El martes, en el concierto de gala de “El Mercurio”, en el Municipal de Santiago, el director chileno Paolo Bortolameolli y la Orquesta Filarmónica hicieron una magnífica entrega de esta entrada crucial, con el notable Mauricio Arellano (corno tenor) en la presentación del tema que recorrerá este movimiento, marcado Langsam-Allegro risoluto ma non tanto, y que es tan rico en ideas y desarrollos, tan saturado de colores orquestales, que es casi una obra en sí mismo. Aquí están, también, los albores de lo que será la música sinfónica que seguirá en Occidente.
Bortolameolli no evade en ningún momento los cambios de ánimo —metro, tono, modos— y a veces arrebatos que tiene esta obra: con enorme sensibilidad musical, acentúa los momentos elegíacos, como la marcha que está hacia el final de la primera parte, el dulzor exquisito de las dos Nachtmusiken, el carácter gitano del dúo de chelos en la primera de ellas, y sobre todo el colapso del vals que es el Scherzo, justo en medio de la sinfonía. Aquí la noche es intranquila mientras Mahler pinta el derrumbe de la tradición y muestra también nuevos derroteros: ya estamos definitivamente en el siglo XX.

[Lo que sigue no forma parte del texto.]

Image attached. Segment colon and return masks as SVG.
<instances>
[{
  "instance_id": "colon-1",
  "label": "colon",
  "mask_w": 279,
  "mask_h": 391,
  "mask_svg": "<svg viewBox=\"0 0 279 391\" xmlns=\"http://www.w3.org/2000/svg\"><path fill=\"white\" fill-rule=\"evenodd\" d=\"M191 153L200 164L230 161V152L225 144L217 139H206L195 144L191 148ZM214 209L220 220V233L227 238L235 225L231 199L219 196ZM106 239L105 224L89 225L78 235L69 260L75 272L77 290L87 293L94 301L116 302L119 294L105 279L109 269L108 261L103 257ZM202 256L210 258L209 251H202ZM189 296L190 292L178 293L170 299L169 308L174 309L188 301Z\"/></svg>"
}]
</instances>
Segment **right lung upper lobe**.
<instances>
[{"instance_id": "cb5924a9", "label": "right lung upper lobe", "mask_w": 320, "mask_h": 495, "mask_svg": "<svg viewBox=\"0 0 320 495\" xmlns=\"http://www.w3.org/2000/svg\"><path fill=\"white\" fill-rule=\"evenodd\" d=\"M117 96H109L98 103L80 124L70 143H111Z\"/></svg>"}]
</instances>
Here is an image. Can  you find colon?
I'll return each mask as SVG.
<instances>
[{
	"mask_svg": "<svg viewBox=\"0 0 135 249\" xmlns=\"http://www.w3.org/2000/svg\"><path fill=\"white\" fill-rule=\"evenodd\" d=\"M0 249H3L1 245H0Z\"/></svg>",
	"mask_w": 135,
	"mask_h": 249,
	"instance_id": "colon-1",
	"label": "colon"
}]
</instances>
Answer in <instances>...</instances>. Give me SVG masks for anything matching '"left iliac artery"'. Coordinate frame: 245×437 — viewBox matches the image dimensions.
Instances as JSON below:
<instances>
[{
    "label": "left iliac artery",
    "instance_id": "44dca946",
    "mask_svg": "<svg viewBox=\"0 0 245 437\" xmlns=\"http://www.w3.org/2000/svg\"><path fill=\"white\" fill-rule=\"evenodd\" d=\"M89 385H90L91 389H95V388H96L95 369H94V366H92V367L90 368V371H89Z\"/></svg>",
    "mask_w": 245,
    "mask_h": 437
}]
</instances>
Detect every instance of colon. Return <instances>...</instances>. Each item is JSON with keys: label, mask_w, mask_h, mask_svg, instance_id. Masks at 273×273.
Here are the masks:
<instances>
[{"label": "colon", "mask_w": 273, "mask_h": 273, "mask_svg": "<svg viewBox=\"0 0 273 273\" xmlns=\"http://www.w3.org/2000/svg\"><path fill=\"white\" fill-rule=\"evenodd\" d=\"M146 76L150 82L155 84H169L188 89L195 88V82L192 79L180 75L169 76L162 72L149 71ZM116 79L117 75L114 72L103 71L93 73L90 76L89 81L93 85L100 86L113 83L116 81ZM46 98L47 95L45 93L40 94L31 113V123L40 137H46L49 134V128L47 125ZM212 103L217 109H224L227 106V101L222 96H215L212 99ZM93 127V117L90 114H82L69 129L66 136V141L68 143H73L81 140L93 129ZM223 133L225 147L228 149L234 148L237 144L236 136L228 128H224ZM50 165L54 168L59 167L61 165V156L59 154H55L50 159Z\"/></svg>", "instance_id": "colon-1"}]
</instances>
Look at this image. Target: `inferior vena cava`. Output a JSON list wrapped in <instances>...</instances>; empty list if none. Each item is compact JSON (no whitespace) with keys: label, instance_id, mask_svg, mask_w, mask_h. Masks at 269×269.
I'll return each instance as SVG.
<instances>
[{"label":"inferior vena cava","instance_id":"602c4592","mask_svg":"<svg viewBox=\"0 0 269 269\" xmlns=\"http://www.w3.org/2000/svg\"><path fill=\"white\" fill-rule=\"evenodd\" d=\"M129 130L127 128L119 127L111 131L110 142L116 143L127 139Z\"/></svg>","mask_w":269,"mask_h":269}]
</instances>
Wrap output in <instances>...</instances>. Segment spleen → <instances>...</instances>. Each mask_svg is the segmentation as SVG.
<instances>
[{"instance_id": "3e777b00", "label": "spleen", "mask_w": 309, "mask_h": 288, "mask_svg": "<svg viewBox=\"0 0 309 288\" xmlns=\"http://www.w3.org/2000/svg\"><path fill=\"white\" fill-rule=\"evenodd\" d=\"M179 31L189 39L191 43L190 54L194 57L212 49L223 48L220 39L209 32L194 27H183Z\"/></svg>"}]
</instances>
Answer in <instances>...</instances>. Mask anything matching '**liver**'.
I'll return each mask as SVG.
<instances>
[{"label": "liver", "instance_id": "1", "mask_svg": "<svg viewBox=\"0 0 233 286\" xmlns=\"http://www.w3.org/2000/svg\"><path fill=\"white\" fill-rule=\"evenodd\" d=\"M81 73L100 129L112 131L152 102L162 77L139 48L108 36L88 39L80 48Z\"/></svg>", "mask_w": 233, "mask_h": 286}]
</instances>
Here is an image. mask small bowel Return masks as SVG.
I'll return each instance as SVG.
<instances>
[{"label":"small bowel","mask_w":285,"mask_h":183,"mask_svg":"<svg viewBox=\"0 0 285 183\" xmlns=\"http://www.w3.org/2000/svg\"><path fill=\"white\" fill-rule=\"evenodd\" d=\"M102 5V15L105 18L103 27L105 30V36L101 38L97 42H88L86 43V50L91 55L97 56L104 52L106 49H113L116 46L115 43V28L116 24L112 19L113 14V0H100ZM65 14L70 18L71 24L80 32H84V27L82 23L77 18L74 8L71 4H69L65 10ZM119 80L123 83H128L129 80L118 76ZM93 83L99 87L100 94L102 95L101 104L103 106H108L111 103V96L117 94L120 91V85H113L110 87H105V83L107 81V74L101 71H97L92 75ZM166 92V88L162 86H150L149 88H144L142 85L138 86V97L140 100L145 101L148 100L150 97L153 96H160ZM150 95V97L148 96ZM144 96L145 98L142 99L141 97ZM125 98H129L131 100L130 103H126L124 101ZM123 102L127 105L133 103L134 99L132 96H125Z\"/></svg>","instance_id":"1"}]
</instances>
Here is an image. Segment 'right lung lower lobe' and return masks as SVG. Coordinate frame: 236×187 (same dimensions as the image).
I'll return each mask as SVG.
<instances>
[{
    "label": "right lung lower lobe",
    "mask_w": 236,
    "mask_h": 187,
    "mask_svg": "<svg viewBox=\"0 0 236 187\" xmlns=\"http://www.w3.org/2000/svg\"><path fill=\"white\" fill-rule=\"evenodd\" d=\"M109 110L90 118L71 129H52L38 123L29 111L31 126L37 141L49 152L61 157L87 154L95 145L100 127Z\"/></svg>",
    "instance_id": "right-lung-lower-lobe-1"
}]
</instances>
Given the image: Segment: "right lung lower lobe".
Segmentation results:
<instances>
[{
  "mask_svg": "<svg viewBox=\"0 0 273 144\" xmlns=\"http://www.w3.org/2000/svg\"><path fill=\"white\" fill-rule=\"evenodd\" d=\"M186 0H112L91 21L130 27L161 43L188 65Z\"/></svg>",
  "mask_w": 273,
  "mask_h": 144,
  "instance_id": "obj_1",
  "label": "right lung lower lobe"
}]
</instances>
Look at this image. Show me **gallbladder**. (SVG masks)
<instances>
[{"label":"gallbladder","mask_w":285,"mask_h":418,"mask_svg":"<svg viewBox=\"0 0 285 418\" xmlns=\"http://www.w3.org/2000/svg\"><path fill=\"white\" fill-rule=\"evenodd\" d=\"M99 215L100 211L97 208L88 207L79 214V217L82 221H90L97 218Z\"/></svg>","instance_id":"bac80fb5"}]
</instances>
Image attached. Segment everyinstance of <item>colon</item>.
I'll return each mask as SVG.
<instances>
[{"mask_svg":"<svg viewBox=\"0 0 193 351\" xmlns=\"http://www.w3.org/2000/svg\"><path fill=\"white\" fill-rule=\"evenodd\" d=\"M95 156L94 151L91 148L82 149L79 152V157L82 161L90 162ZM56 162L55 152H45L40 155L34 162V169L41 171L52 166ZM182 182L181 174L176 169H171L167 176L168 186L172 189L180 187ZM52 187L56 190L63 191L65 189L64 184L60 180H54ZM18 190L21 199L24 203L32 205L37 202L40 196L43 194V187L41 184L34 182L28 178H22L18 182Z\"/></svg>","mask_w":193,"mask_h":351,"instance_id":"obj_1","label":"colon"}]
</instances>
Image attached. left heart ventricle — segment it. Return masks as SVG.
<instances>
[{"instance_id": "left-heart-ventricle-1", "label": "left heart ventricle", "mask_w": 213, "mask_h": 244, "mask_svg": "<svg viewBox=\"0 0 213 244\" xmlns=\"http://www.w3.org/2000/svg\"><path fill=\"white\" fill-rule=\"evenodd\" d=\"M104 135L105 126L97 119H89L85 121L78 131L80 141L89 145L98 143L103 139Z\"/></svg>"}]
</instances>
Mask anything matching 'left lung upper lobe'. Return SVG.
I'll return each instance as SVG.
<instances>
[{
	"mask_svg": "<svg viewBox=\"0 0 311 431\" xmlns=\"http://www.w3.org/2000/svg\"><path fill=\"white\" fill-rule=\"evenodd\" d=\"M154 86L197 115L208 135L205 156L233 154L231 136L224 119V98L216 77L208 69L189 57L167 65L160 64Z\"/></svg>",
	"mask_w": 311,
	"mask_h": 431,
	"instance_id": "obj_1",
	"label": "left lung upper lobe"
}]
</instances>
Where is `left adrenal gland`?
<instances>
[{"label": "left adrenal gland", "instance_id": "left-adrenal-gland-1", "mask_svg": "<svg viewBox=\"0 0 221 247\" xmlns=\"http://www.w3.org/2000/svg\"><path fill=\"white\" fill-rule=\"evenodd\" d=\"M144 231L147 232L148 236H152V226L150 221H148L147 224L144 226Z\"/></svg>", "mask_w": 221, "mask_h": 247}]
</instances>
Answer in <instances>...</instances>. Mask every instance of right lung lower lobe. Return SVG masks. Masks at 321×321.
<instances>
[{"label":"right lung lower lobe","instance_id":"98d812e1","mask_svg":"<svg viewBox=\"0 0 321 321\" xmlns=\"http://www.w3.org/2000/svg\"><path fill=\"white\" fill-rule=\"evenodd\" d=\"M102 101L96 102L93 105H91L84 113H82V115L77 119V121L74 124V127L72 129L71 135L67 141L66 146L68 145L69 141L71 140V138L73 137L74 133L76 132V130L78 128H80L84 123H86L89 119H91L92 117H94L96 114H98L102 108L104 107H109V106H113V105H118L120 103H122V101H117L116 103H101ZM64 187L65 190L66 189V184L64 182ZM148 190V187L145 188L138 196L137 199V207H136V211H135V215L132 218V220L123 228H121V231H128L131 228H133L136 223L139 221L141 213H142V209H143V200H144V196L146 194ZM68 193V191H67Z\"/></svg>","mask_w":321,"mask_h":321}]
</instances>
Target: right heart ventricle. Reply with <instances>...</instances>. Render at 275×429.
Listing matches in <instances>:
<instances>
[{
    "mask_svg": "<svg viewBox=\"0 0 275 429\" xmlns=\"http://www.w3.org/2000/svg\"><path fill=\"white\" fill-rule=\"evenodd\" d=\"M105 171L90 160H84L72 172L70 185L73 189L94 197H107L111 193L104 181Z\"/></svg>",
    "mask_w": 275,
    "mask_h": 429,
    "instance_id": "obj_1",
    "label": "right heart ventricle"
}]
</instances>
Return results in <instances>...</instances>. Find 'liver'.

Pocos parecen comprender bien el Rondo-Finale de la Séptima. Algunos comentaristas dicen que, como está en un exultante Do mayor, se trata de la superación de la noche con un amanecer luminoso. Pero esas asociaciones no son adecuadas si uno atiende a la música misma, que está lejos, muy lejos de lo apacible y esplendoroso, y más cerca de una ironía que es como un esmeril. Desde el público, suele apreciarse una lucha, un galimatías de ideas, impulsos irresolutos que se suceden con vértigo y varios finales falsos, extenuantes: siempre hay más y más motivos, nuevos o recuperados. Pero Bortolameolli entiende e hizo entender: con mano firme y voluntariosa, sin cejar en el tempo frenético, consiguió lo que pareciera ser casi imposible: un sonido limpio, con contornos muy definidos, con jerarquías precisas, que clarificó esta música en momentos alienada, siempre con fidelidad a las indicaciones del compositor. Un triunfo.
Antes se había entregado el estreno absoluto de “Nocturno”, del chileno Miguel Farías, una obra elegante, romántica, finamente orquestada y que en buena parte es un bolero de esos plácidos que se bailan a la luz de la luna, dándole otra forma a la noche. Excelente.